Der Grund für den Wechsel des Events liegt nicht an der Veranstaltung und ihrem Konzept, denn das CoM hat mir gut gefallen – aber ich möchte mich in der Woche nicht verausgaben auf irgendwelchen Schlachtfeldern, sondern Urlaub machen. Wenn ich in der folgenden Woche wieder im Büro bin möchte ich erholt sein und nicht humpelnd und mit blauen Flecken auf Gerüsten rumlaufen.

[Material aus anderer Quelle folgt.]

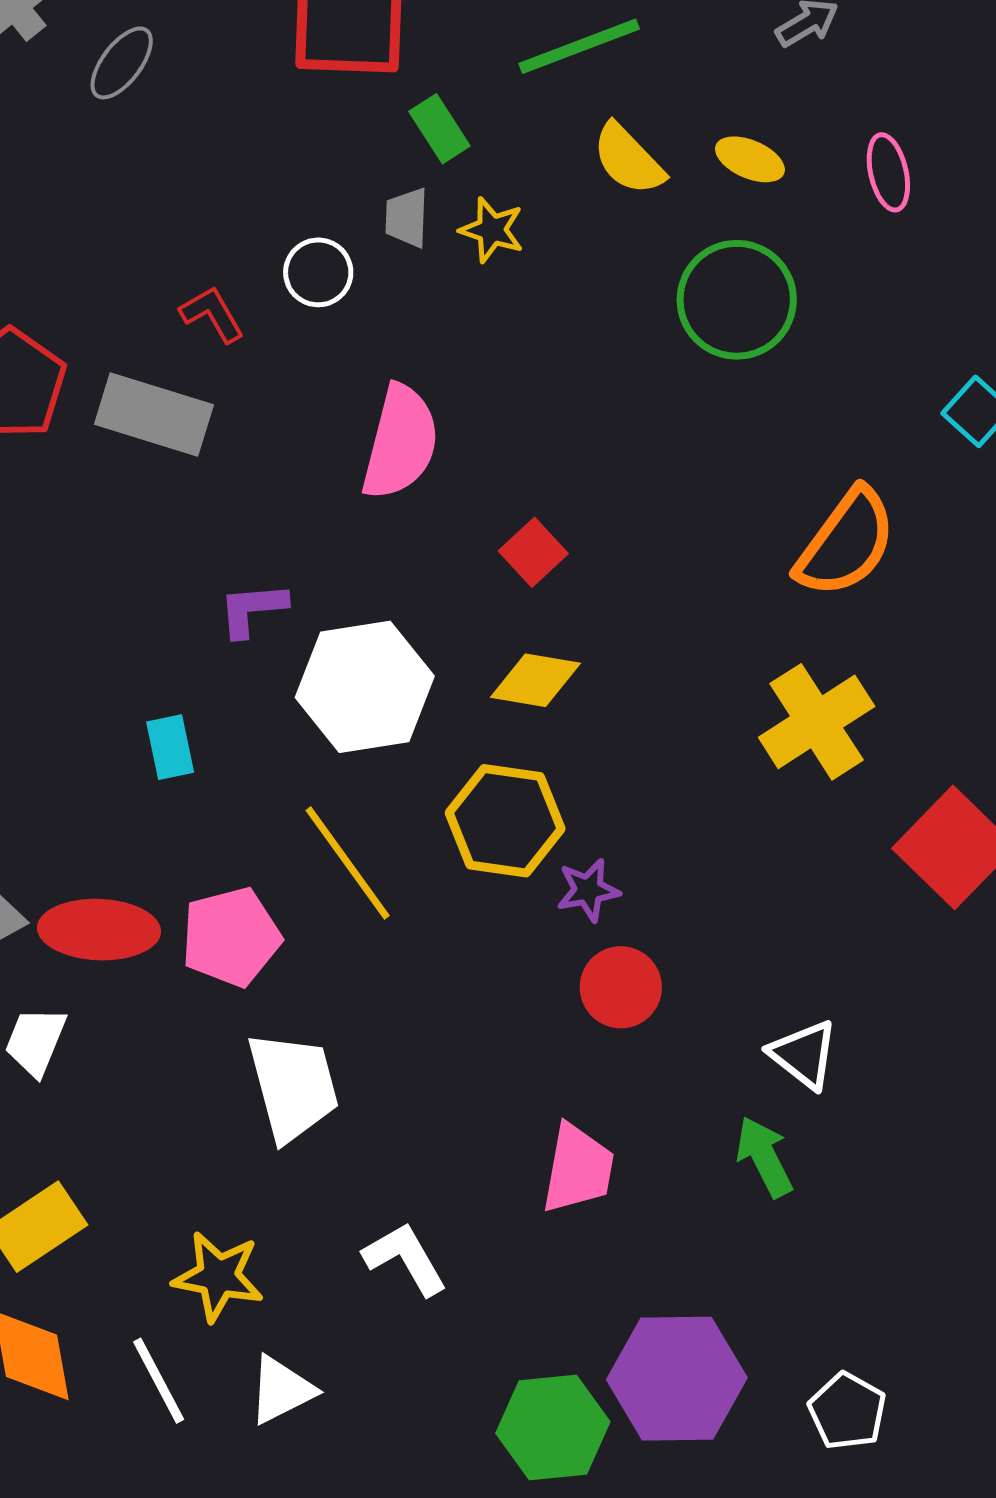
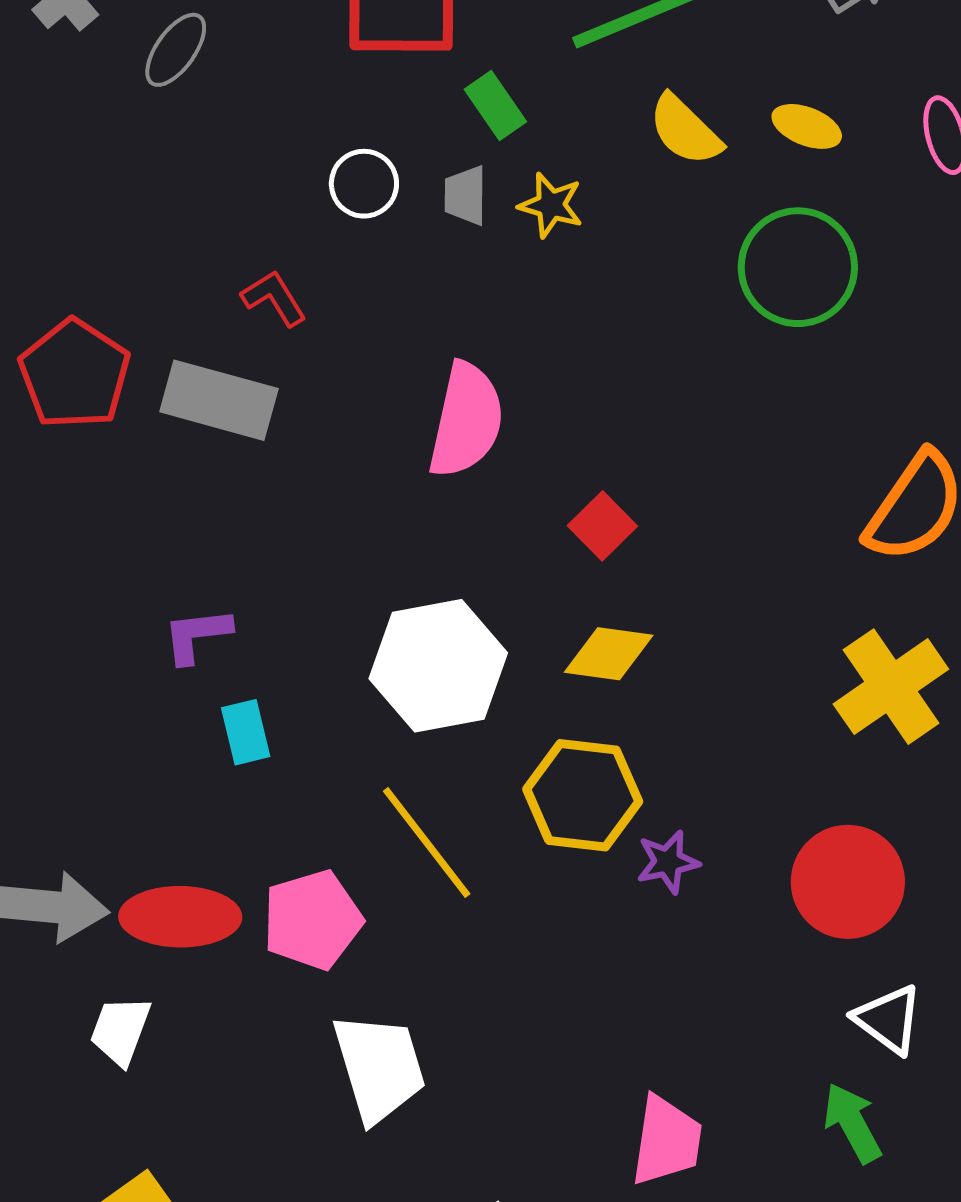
white circle: (318, 272) -> (364, 184), moved
purple L-shape: (252, 609) -> (197, 635), moved
red circle: (621, 987) -> (848, 882), moved, size x1.4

Beim CoM war ich Mitglied des Rings der Heiler und im Hospital im Neutralen Lager, was 2009 noch dazu führte, dass ich für das Hospital im Lagerrat gesessen habe. Das sind Aufgaben und Verpflichtungen, die man eingeht und damit aber auch erfüllen muss. Automatisch ist das eine Eingrenzung der Freiheiten, die man als ungebundener Charakter eigentlich hat. Es macht Spaß – bis zu einem gewissen Punkt. Und bei der Seuchen- und Pestilenzschwemme des letzten Jahres war der Punkt schnell erreicht, in der das Hospital- bzw. Heilerspiel schnell frustrierend wurde. Die Hitze tat ihr übriges und meine schönste Zeit im letzten Jahr war der Nachmittag  mit Fion, Armando und Brin bei kalter Cola und Kartenspiel in der Stadt.

Ich habe gemerkt, dass diese Momente mir derzeit am meisten Spaß machen – und daher werde ich mir das im Urlaub auch gönnen. Verantwortung und Stress und Pflichten habe ich im Berufsleben nämlich genug – das muss ich nicht auch noch im Larp haben. Es kommt ja nicht von ungefähr, dass mein  für das Licht streitender Reichsritter Mathras von Orktrutz derzeit eingemottet ist. Und auf dem Drachenfest werde ich diese Verantwortung nicht haben und mich einfach den Freuden des Lebens hingeben können – zumal es sogar weniger Fahrstrecke bis dorthin ist.

Daher heißt es 2010: Drachenlande, ich komme !!!